DATASET RECORDS Block Start

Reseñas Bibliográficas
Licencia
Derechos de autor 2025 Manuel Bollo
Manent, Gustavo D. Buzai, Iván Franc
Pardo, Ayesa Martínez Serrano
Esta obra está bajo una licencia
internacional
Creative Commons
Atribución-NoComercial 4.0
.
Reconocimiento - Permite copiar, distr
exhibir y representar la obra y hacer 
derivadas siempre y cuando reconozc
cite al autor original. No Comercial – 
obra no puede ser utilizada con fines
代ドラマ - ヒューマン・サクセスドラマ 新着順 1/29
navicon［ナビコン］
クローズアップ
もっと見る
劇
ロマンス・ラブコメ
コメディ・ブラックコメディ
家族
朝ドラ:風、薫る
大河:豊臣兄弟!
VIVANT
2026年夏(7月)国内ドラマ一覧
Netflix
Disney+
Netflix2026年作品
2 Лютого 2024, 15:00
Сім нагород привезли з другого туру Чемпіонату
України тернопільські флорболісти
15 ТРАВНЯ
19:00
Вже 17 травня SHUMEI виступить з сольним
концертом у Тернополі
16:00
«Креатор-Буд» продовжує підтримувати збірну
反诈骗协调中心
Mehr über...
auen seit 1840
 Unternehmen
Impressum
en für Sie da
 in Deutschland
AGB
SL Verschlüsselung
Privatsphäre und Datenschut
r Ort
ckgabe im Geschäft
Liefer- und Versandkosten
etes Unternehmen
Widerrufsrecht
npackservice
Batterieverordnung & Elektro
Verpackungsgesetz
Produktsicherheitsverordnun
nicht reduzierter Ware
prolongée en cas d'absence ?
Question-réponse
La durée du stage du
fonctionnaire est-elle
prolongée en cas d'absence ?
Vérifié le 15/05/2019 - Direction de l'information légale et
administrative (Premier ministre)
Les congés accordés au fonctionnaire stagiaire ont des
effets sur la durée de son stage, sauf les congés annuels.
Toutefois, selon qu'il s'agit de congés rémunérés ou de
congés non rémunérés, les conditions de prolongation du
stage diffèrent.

DATASET RECORDS Block End
DATASET RECORDS Block Start

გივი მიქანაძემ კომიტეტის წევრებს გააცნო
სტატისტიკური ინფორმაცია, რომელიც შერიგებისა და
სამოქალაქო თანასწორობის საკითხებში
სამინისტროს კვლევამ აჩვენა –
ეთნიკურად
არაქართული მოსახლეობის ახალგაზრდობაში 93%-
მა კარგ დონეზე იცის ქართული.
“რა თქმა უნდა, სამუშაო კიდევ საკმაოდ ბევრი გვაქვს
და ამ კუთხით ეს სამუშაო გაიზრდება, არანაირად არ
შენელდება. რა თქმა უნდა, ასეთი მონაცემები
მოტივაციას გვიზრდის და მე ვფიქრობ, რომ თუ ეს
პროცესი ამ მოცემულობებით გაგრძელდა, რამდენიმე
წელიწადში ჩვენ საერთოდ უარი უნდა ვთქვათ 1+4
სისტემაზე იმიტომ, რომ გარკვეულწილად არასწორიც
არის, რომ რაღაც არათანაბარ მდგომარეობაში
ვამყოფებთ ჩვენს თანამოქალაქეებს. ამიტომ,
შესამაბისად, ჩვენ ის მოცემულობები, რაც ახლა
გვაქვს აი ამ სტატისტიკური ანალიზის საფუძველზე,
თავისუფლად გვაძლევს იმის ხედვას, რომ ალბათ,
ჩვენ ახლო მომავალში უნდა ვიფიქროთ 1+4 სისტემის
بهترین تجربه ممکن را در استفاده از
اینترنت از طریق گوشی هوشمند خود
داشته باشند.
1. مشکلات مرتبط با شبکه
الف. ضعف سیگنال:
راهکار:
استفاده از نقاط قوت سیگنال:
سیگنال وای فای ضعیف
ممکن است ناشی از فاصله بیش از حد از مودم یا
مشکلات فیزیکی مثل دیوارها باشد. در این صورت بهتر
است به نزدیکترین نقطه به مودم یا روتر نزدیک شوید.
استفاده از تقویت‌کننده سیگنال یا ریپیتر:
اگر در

DATASET RECORDS Block End

• _INSTRUCTIONS FOR THE TASK_
Please reproduce, exactly as they appear above, the lines from the line containing "Вже 17 травня SHUMEI виступить з сольним" up to and including the line containing "stage diffèrent.".

• _RESPONSE TO THE EXERCISE_
Вже 17 травня SHUMEI виступить з сольним
концертом у Тернополі
16:00
«Креатор-Буд» продовжує підтримувати збірну
反诈骗协调中心
Mehr über...
auen seit 1840
 Unternehmen
Impressum
en für Sie da
 in Deutschland
AGB
SL Verschlüsselung
Privatsphäre und Datenschut
r Ort
ckgabe im Geschäft
Liefer- und Versandkosten
etes Unternehmen
Widerrufsrecht
npackservice
Batterieverordnung & Elektro
Verpackungsgesetz
Produktsicherheitsverordnun
nicht reduzierter Ware
prolongée en cas d'absence ?
Question-réponse
La durée du stage du
fonctionnaire est-elle
prolongée en cas d'absence ?
Vérifié le 15/05/2019 - Direction de l'information légale et
administrative (Premier ministre)
Les congés accordés au fonctionnaire stagiaire ont des
effets sur la durée de son stage, sauf les congés annuels.
Toutefois, selon qu'il s'agit de congés rémunérés ou de
congés non rémunérés, les conditions de prolongation du
stage diffèrent.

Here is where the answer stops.